Saved data entries:
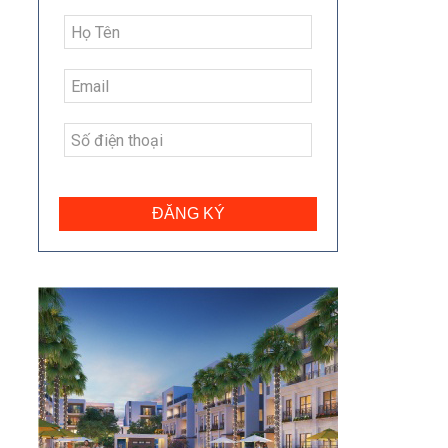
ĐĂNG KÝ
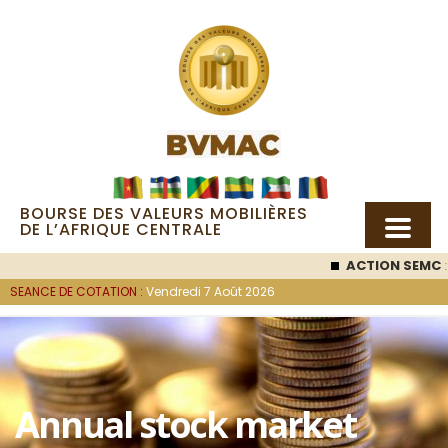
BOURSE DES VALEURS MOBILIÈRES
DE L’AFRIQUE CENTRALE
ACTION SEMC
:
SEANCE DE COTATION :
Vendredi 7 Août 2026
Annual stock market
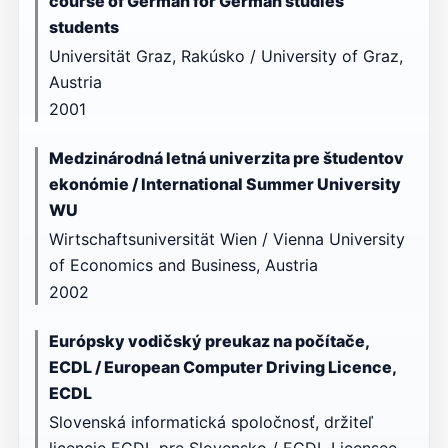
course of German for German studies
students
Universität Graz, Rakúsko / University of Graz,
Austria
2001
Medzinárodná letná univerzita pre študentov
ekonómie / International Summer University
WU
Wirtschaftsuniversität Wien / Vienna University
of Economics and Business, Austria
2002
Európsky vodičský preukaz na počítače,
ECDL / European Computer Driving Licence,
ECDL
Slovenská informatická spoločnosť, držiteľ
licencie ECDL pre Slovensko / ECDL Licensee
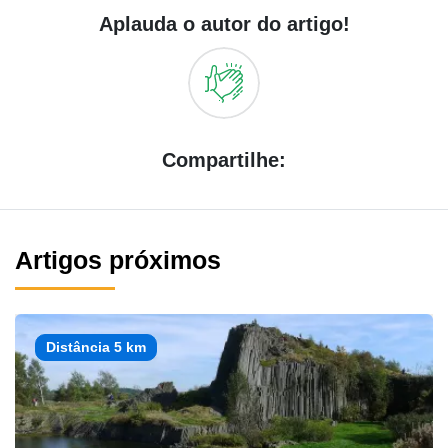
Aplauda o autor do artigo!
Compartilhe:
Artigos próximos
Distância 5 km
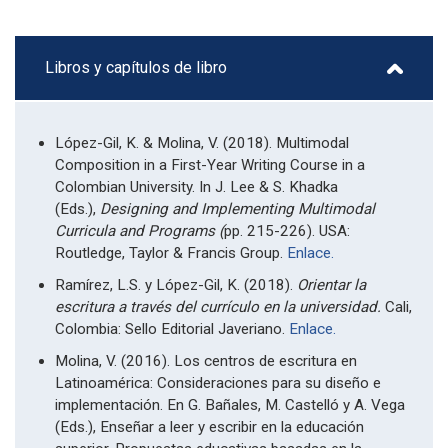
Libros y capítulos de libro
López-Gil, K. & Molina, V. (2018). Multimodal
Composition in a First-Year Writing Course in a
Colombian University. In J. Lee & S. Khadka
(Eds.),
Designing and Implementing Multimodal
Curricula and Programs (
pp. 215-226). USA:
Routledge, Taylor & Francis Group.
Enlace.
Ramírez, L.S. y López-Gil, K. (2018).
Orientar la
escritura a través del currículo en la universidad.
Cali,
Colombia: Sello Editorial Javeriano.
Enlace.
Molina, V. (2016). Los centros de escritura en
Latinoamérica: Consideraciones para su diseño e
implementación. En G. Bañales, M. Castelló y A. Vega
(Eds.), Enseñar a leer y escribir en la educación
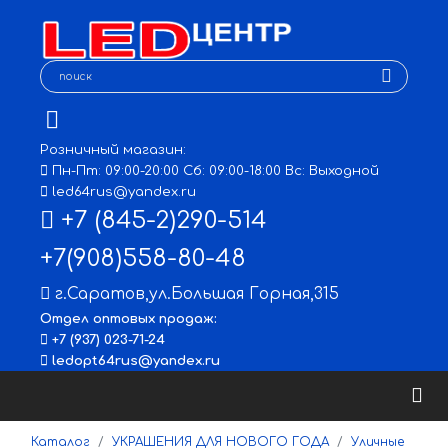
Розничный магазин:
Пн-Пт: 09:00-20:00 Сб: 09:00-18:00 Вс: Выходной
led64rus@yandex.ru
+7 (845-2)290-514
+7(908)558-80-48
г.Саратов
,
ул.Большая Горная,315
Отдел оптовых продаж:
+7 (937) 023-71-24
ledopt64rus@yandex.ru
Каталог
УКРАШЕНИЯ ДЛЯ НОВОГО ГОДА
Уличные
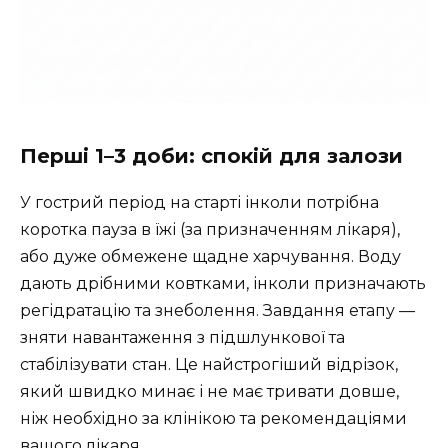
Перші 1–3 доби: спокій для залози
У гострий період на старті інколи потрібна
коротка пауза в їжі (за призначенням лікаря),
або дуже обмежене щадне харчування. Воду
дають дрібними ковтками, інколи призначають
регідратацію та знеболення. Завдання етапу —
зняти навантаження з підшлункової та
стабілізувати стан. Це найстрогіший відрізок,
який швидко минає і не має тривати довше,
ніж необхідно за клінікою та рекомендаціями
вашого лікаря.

--

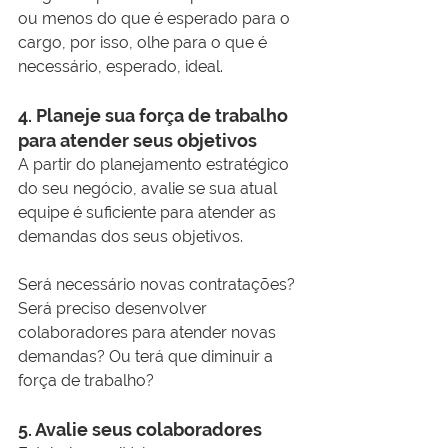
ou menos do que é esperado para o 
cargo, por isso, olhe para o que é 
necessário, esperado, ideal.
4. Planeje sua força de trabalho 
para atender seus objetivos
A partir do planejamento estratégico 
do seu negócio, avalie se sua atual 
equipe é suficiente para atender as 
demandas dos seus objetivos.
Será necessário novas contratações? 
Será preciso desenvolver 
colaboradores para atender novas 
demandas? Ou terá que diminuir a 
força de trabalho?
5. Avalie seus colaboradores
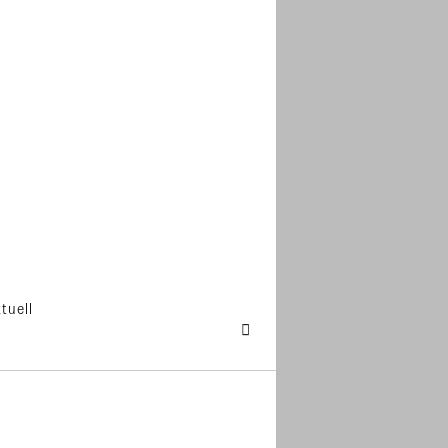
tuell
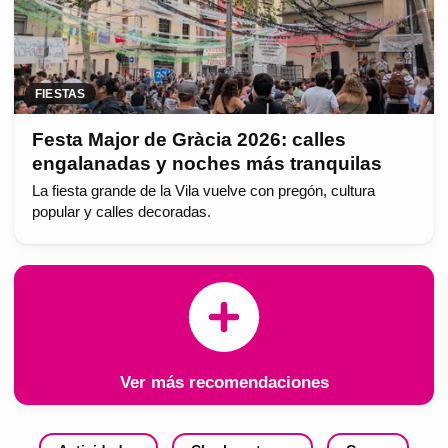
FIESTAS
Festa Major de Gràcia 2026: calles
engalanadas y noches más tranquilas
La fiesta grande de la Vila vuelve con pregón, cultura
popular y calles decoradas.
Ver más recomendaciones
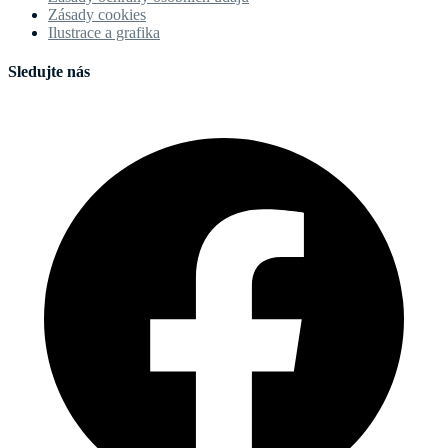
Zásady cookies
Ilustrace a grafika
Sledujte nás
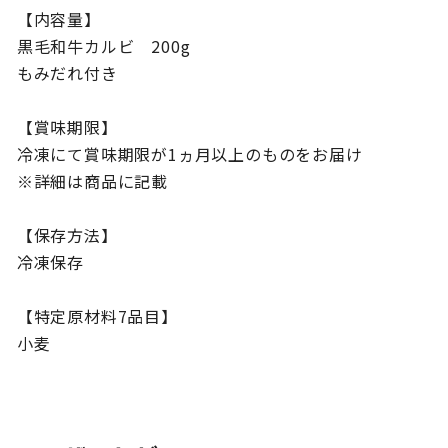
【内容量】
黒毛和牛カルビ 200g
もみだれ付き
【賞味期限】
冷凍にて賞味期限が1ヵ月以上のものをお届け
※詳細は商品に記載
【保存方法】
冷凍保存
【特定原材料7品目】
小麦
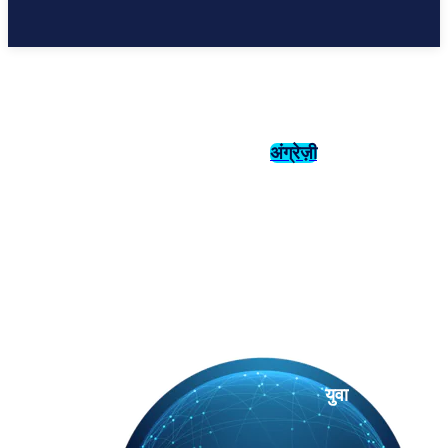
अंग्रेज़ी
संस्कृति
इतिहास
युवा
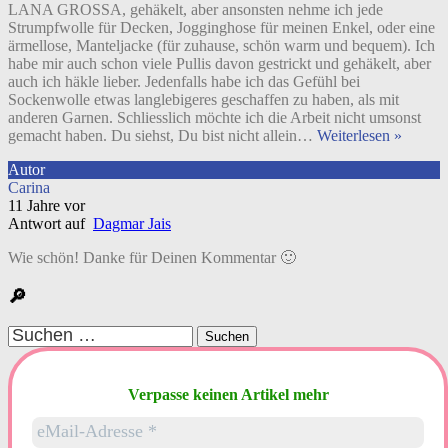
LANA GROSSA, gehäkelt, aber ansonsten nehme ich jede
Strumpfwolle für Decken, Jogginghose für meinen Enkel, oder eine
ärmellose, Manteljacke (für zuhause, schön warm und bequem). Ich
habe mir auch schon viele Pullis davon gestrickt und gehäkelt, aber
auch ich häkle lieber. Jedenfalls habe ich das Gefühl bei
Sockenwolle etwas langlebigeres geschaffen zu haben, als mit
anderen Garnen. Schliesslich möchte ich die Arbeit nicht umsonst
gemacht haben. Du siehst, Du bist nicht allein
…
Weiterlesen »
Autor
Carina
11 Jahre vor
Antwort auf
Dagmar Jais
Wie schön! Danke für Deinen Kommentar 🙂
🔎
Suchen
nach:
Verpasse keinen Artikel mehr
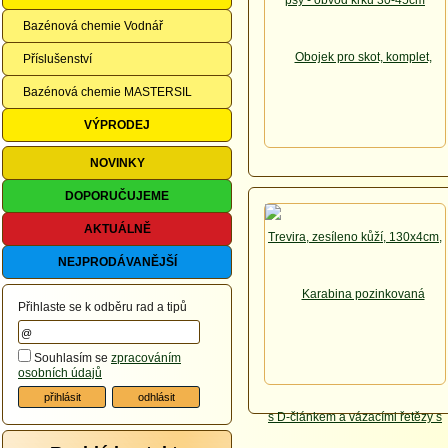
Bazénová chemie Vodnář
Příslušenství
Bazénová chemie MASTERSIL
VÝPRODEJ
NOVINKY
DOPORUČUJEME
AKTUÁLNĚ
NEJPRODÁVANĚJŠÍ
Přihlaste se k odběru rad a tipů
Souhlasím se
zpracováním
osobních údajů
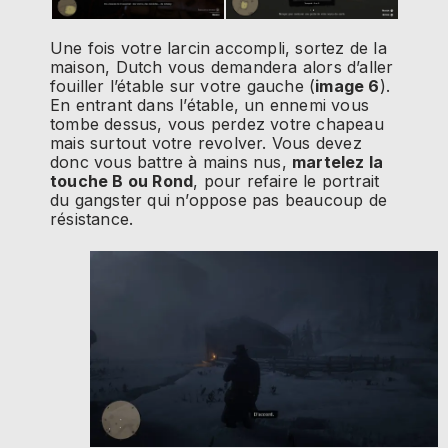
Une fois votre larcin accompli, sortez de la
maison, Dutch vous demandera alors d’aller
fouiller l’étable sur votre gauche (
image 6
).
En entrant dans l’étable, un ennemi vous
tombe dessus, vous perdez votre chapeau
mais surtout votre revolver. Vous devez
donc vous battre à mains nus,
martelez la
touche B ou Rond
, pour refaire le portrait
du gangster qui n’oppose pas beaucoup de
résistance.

Exercise requirements | Filter the entries above and return only the lines holding "atender".

Your solution |
para atender seus objetivos
equipe é suficiente para atender as 
colaboradores para atender novas 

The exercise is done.